29.05.2013 | aktual.: 29.05.2013 08:29
"SE" zaczyna swoją rozmowę o kulisach władzy w Stolicy Apostolskiej od listu papieża Franciszka do przyjaciela, w którym ten pisze, że nie będzie mieszkał w pałacu. Papież podkreśla, że nie będzie się zmieniał w 76. roku życia, bo by go to ośmieszało.
"Nie chciałem się przenieść do Pałacu Apostolskiego. Chodzę tam tylko, żeby pracować i na audiencje. Pozostałem w Domu Świętej Marty, będącym konwiktem, w którym mieszkaliśmy podczas konklawe" - pisze w swoim liście papież.
Do sprawy odniosła się w rozmowie z gazetą watykanistka "Paris Match". Caroline Pigozzi mówi, że taki list jest bardzo w stylu papieża Franciszka i zwraca uwagę na "widoczną gołym okiem" różnicę między obecnym papieżem a Benedyktem XVI.
- Ratzinger, zanim został papieżem, był przez lata obecny w Watykanie jako szef jednej z najważniejszych kongregacji, bliski współpracownik papieża. Był kandydatem "watykańskim". Bergoglio został papieżem jako kandydat z zewnątrz - zaznacza.
Pigozzi ujawnia również m.in. kulisy papieskiej "kampanii wyborczej". - Kardynałowie nie mówią niczego wprost. Wszystko jest niedopowiedziane. Subtelne. Trudno się zorientować, co jest prawdą, a co grą - mówi.

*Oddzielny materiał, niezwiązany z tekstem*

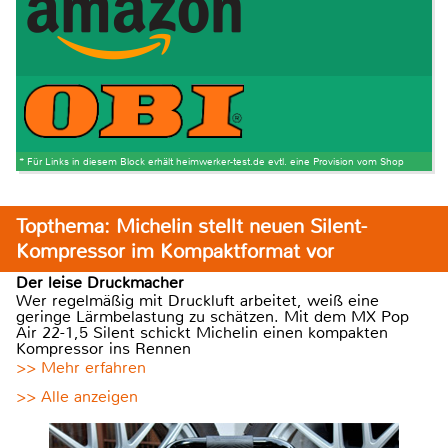
* Für Links in diesem Block erhält heimwerker-test.de evtl. eine Provision vom Shop
Topthema: Michelin stellt neuen Silent-
Kompressor im Kompaktformat vor
Der leise Druckmacher
Wer regelmäßig mit Druckluft arbeitet, weiß eine
geringe Lärmbelastung zu schätzen. Mit dem MX Pop
Air 22-1,5 Silent schickt Michelin einen kompakten
Kompressor ins Rennen
>> Mehr erfahren
>> Alle anzeigen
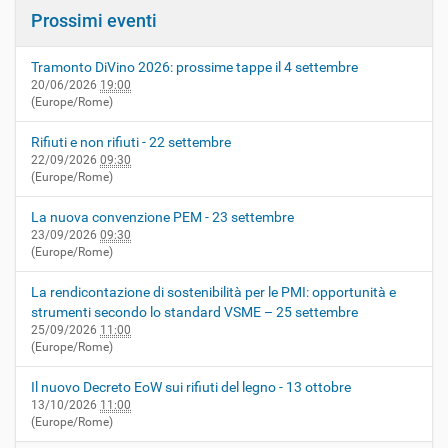
Prossimi eventi
Tramonto DiVino 2026: prossime tappe il 4 settembre
20/06/2026
19:00
(Europe/Rome)
Rifiuti e non rifiuti - 22 settembre
22/09/2026
09:30
(Europe/Rome)
La nuova convenzione PEM - 23 settembre
23/09/2026
09:30
(Europe/Rome)
La rendicontazione di sostenibilità per le PMI: opportunità e
strumenti secondo lo standard VSME – 25 settembre
25/09/2026
11:00
(Europe/Rome)
Il nuovo Decreto EoW sui rifiuti del legno - 13 ottobre
13/10/2026
11:00
(Europe/Rome)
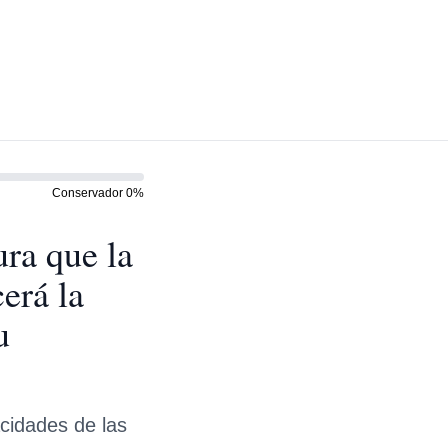
Conservador
0
%
ra que la
erá la
u
cidades de las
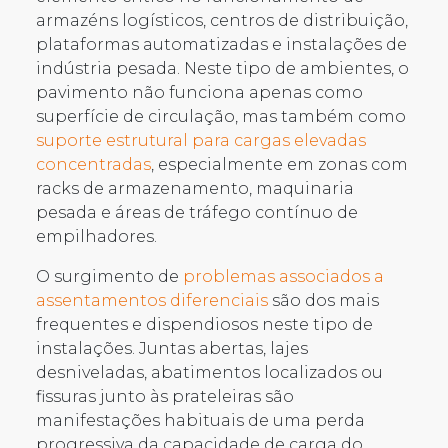
armazéns logísticos, centros de distribuição,
plataformas automatizadas e instalações de
indústria pesada. Neste tipo de ambientes, o
pavimento não funciona apenas como
superfície de circulação, mas também como
suporte estrutural para cargas elevadas
concentradas
, especialmente em zonas com
racks de armazenamento, maquinaria
pesada e áreas de tráfego contínuo de
empilhadores.
O surgimento de
problemas associados a
assentamentos diferenciais
são dos mais
frequentes e dispendiosos neste tipo de
instalações. Juntas abertas, lajes
desniveladas, abatimentos localizados ou
fissuras junto às prateleiras são
manifestações habituais de uma perda
progressiva da capacidade de carga do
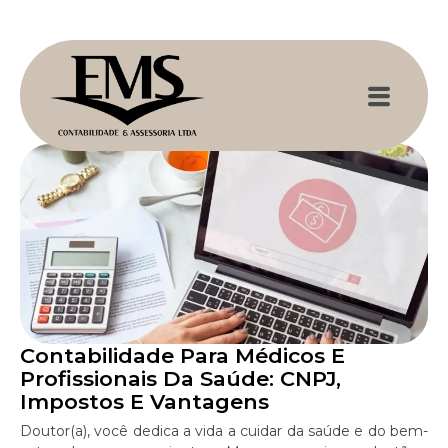
Contabilidade Para Médicos E
Profissionais Da Saúde: CNPJ,
Impostos E Vantagens
Doutor(a), você dedica a vida a cuidar da saúde e do bem-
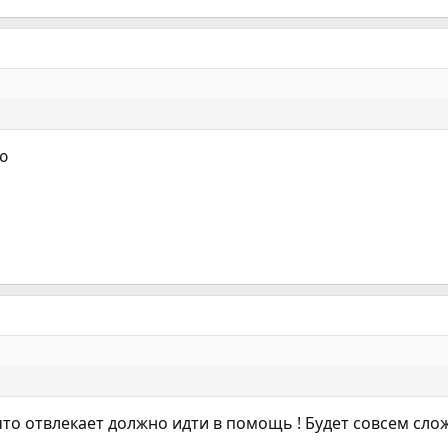
ю
 что отвлекает должно идти в помощь ! Будет совсем сло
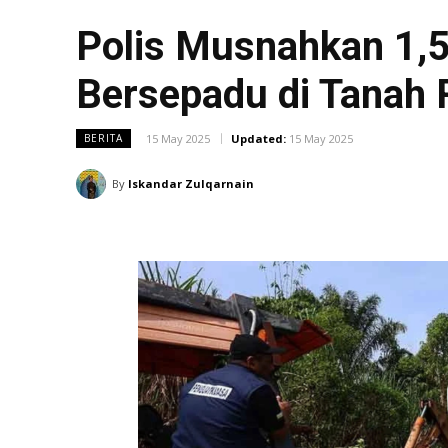
Polis Musnahkan 1,
Bersepadu di Tanah 
15 May 2025
Updated:
15 May 2025
BERITA
By
Iskandar Zulqarnain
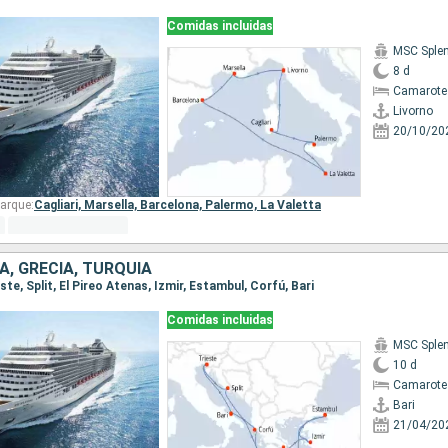
Comidas incluidas
MSC Sple
8 d
Camarote
Livorno
20/10/20
arque:
Cagliari,
Marsella,
Barcelona,
Palermo,
La Valetta
IA, GRECIA, TURQUÍA
ieste, Split, El Pireo Atenas, Izmir, Estambul, Corfú, Bari
Comidas incluidas
MSC Sple
10 d
Camarote
Bari
21/04/20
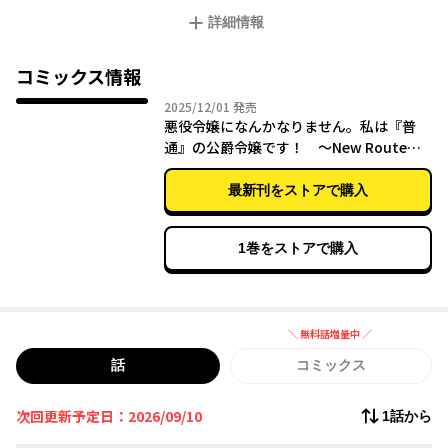
フラグ回避のために動きだすが、なぜか次々に起こる事件。
詳細情報
精霊と契約したり、父（宰相）の仕事を現代知識で手伝ったり、
成獣様とお散歩したり…
挙句の果てには、ヒロインイベントまで回収しちゃって…？
コミックス情報
無自覚でやらかしまくりのロザリンドは前世から推しの獣人ディ
2025年12月01日
2025/12/01
発売
ルクとラブラブもふもふできるのか！！？？
悪役令嬢になんかなりません。私は『普
そして死亡フラグをへし折って平和に暮らせるのか―――！！？？
通』の公爵令嬢です！ ～New Route！
～ 2
作家を新たに連載再開！
最新刊をストアで購入
1巻をストアで購入
＼ 無料話増量中 ／
無料話増量中
話
コミックス
次回更新予定日：2026/09/10
1話から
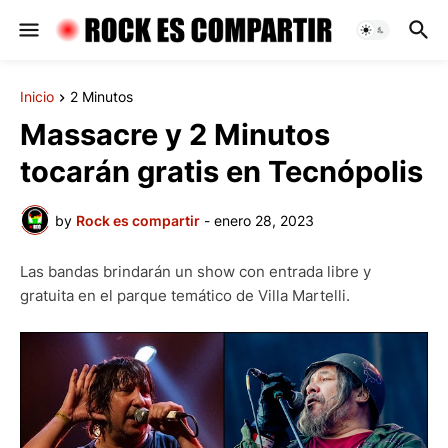
Inicio
2 Minutos
Massacre y 2 Minutos
tocarán gratis en Tecnópolis
by
Rock es compartir
-
enero 28, 2023
Las bandas brindarán un show con entrada libre y
gratuita en el parque temático de Villa Martelli.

Dopytywana m.in. o to, czy abdykacja Benedykta XVI wiele zmieniła w Watykanie, odpowiada, że tego jeszcze nie wiadomo. Zaznacza, że wśród kardynałów niezadowolenie z tego powodu było dość powszechne. - Jednym z wielu kardynałów, który otwarcie to powiedział, był kardynał Stanisław Dziwisz. On, z jego pozycją, mógł jednak sobie na to pozwolić - zaznacza.
Jednocześnie przyznaje, że odnosi wrażenie, że wiele osób nie docenia mocnej pozycji i wpływów Dziwisza w Watykanie. - Choć przecież czas spędzony przy Janie Pawle II powinien to uzasadniać - puentuje.